## WHAT THE TASK REQUIRES:
Scan the records below for the word "Koce". Copy each line where it appears.

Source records
========
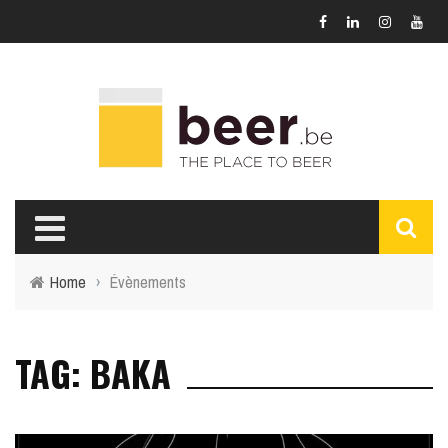
Home
›
Évènements
TAG: BAKA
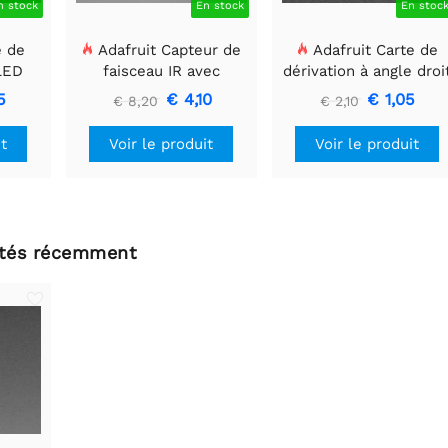
n stock
En stock
En stoc
e de
Adafruit Capteur de
Adafruit Carte de
 LED
faisceau IR avec
dérivation à angle droi
 mm x
embouts de câble de
CMS à 2 broches JST-
5
€ 4,10
€ 1,05
€ 8,20
€ 2,10
qualité supérieure -
PH
LED 5 mm
it
Voir le produit
Voir le produit
ltés récemment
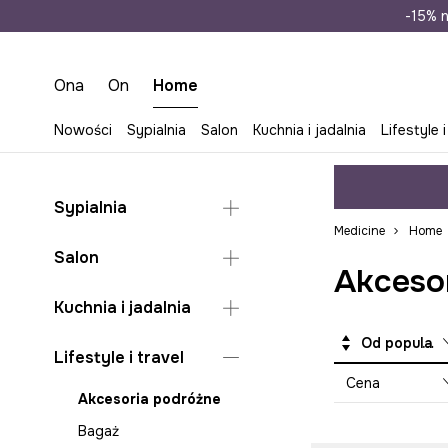
Wysyłka n
-15% n
Ona
On
Home
Nowości
Sypialnia
Salon
Kuchnia i jadalnia
Lifestyle i
Sypialnia
Medicine
Home
Koce i pledy do sypialni
Salon
Akceso
Poduszki i poszewki do
sypialni
Dekoracje
Kuchnia i jadalnia
Pościele
Koce i pledy do salonu
Od popularnych
Akcesoria
Lifestyle i travel
Szkatułki i organizery na
Organizery na biżuterię
biżuterię
Butelki i kubki termiczne
Cena
Poduszki i poszewki do
Akcesoria podróżne
salonu
Kubki i filiżanki
Bagaż
Przechowywanie w
Przechowywanie w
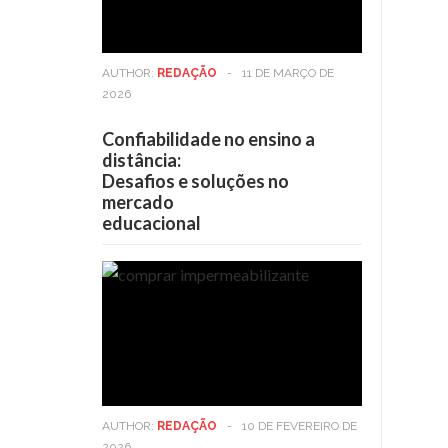
AUTHOR:
REDAÇÃO
-
11 DE MARÇO DE
2026
Confiabilidade no ensino a
distância:
Desafios e soluções no
mercado
educacional
AUTHOR:
REDAÇÃO
-
10 DE FEVEREIRO DE
2026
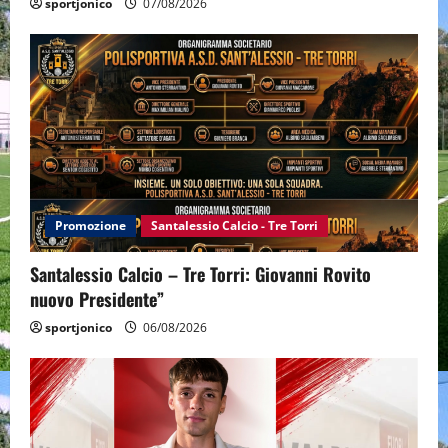
sportjonico
07/08/2026
Promozione
Santalessio Calcio - Tre Torri
Santalessio Calcio – Tre Torri: Giovanni Rovito
nuovo Presidente”
sportjonico
06/08/2026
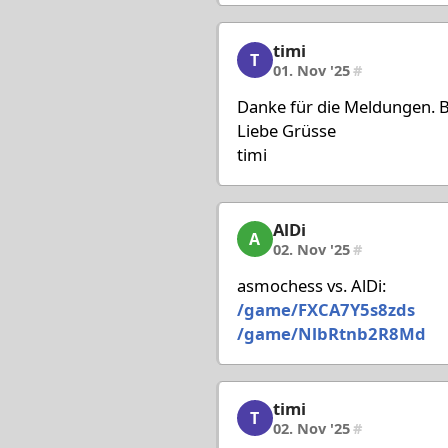
timi
timi, 8/80, 01. Nov '25
T
01. Nov '25
#
Danke für die Meldungen. Bi
Liebe Grüsse
timi
AlDi
AlDi, 9/80, 02. Nov '25
A
02. Nov '25
#
asmochess vs. AlDi:
/game/FXCA7Y5s8zds
/game/NlbRtnb2R8Md
timi
timi, 10/80, 02. Nov '25
T
02. Nov '25
#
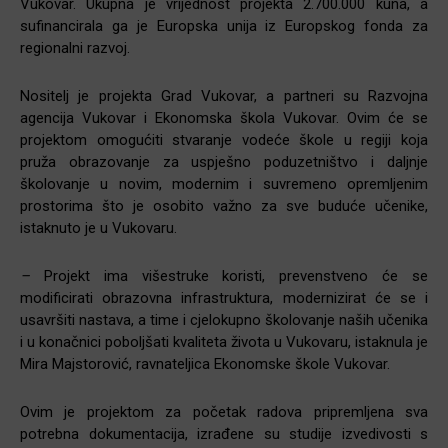
Vukovar. Ukupna je vrijednost projekta 2.700.000 kuna, a
sufinancirala ga je Europska unija iz Europskog fonda za
regionalni razvoj.
Nositelj je projekta Grad Vukovar, a partneri su Razvojna
agencija Vukovar i Ekonomska škola Vukovar. Ovim će se
projektom omogućiti stvaranje vodeće škole u regiji koja
pruža obrazovanje za uspješno poduzetništvo i daljnje
školovanje u novim, modernim i suvremeno opremljenim
prostorima što je osobito važno za sve buduće učenike,
istaknuto je u Vukovaru.
–
Projekt ima višestruke koristi, prevenstveno će se
modificirati obrazovna infrastruktura, modernizirat će se i
usavršiti nastava, a time i cjelokupno školovanje naših učenika
i u konačnici poboljšati kvaliteta života u Vukovaru, istaknula je
Mira Majstorović, ravnateljica Ekonomske škole Vukovar.
Ovim je projektom za početak radova pripremljena sva
potrebna dokumentacija, izrađene su studije izvedivosti s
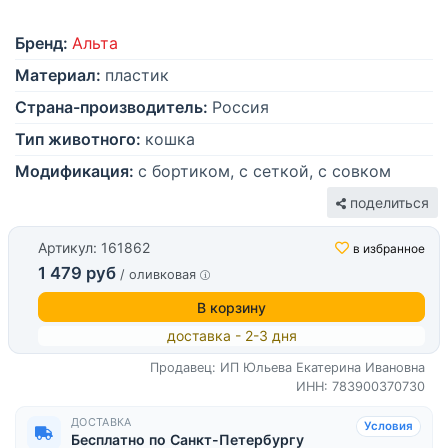
Бренд:
Альта
Материал:
пластик
Страна-производитель:
Россия
Тип животного:
кошка
Модификация:
с бортиком, с сеткой, с совком
поделиться
Артикул: 161862
в избранное
1 479 руб
/ оливковая
В корзину
доставка - 2-3 дня
Продавец: ИП Юльева Екатерина Ивановна
ИНН: 783900370730
ДОСТАВКА
Условия
Бесплатно по Санкт-Петербургу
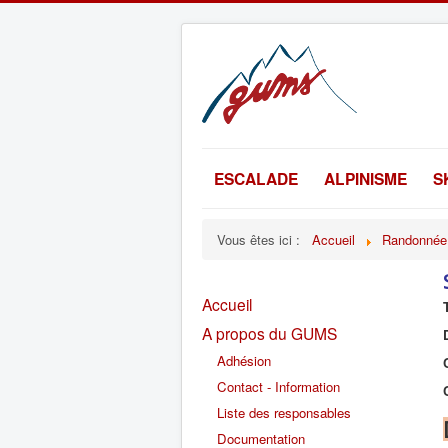
ESCALADE
ALPINISME
S
Vous êtes ici :
Accueil
Randonnée
Accueil
A propos du GUMS
Adhésion
Contact - Information
Liste des responsables
Documentation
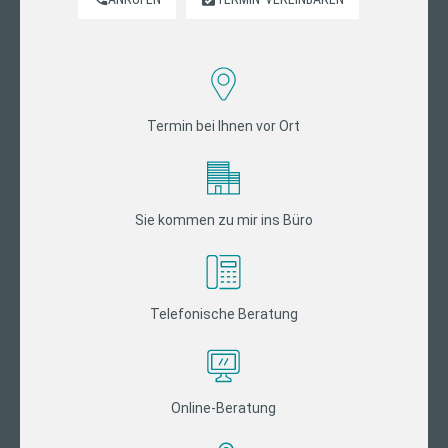
Termin bei Ihnen vor Ort
Sie kommen zu mir ins Büro
Telefonische Beratung
Online-Beratung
========
## ANSWER FOR THE TASK:
Koce i pledy do sypialni
Koce i pledy do salonu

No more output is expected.